Революционный переворот в науке и во взглядах на общество, произошедший в XIX веке, безусловно, отразился и на представлениях о демографии. Томас Роберт Мальтус (1766–1834) первым завел речь о том, что еды на всех может не хватить из-за быстрого размножения представителей «низших слоев общества». Однако Мальтус не говорил, что государство должно проводить антидетородную политику. «Предоставьте каждому человеку возможность сделать свободный выбор и только перед Господом отвечать за причиненное им зло; я выступаю лишь за это и ни на что большее не претендую…» (34) Мальтус верил, что если решительно отказать беднякам в благотворительности – как со стороны государства, так и со стороны частных лиц – они полностью прочувствуют все плюсы и минусы своего репродуктивного поведения и будут решать вопросы вступления в брак и рождения детей исходя из своих финансовых возможностей. Правда, в конце жизни Мальтус пересмотрел свои взгляды, но в памяти общественности остались именно его ранние работы. Особенно те, в которых выражался страх по поводу перенаселения.
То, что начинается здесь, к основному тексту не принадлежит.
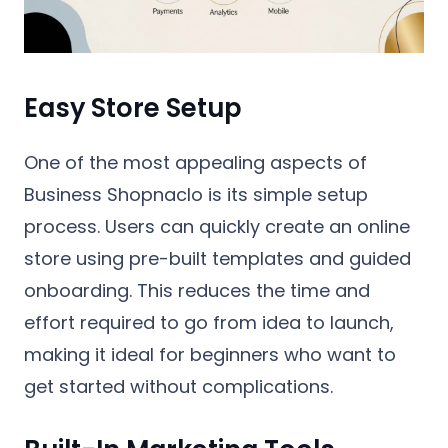
Easy Store Setup
One of the most appealing aspects of
Business Shopnaclo is its simple setup
process. Users can quickly create an online
store using pre-built templates and guided
onboarding. This reduces the time and
effort required to go from idea to launch,
making it ideal for beginners who want to
get started without complications.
Чарльз Дарвин (1809–1882) признавал, что его идеи «борьбы за существование» и естественного отбора во многом навеяны Мальтусом. Но он не применял своих биологических воззрений к социально-политической жизни человека и, похоже, не понимал тех, кто это делает… Однако другие люди находили в теории Дарвина то, что хотелось в ней найти, причем выводы, которые они делали, зачастую противоречили друг другу. Дарвиным восхищались не только сторонники свободного рынка, но и Маркс, который хотел посвятить ученому английский перевод «Капитала». Вероятно, поклонников Дарвина, при всем их различии, роднило одно – приверженность идее борьбы, ведущей к прогрессу человечества и не ограничиваемой традиционной этикой и религией. Под этим предлогом многие стремились разрушить веками освященные религиозные и этические скрепы; причем это были не только честолюбивые воротилы бизнеса, но и революционеры-социалисты, ученые, жаждавшие свободы экспериментов, и социальные инженеры, конструировавшие новое общество.
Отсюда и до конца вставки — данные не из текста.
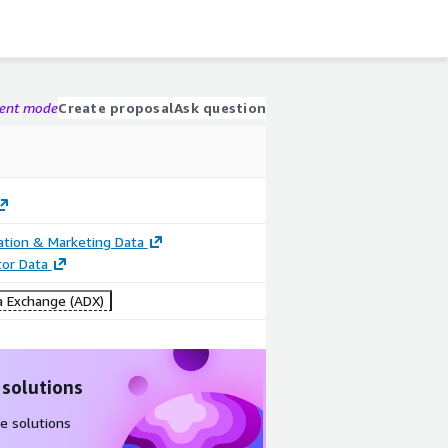
gent mode
Create proposal
Ask question
cation & Marketing Data
tor Data
 Exchange (ADX)
 solutions
e solutions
Герберт Спенсер (1820–1903) изобрел клише «выживание сильнейшего» и в своей «Социальной статистике» описал механизм состязания, в ходе которого социальные системы развиваются оптимальным образом. Спенсер высоко ценил то, что в результате состязания происходит выбраковка неприспособленных членов общества, и выступал против любых попыток помешать данному процессу. Идеи Спенсера оказали огромное влияние на крупнейшего магната того времени Джона Рокфеллера.
Ознакомительная версия.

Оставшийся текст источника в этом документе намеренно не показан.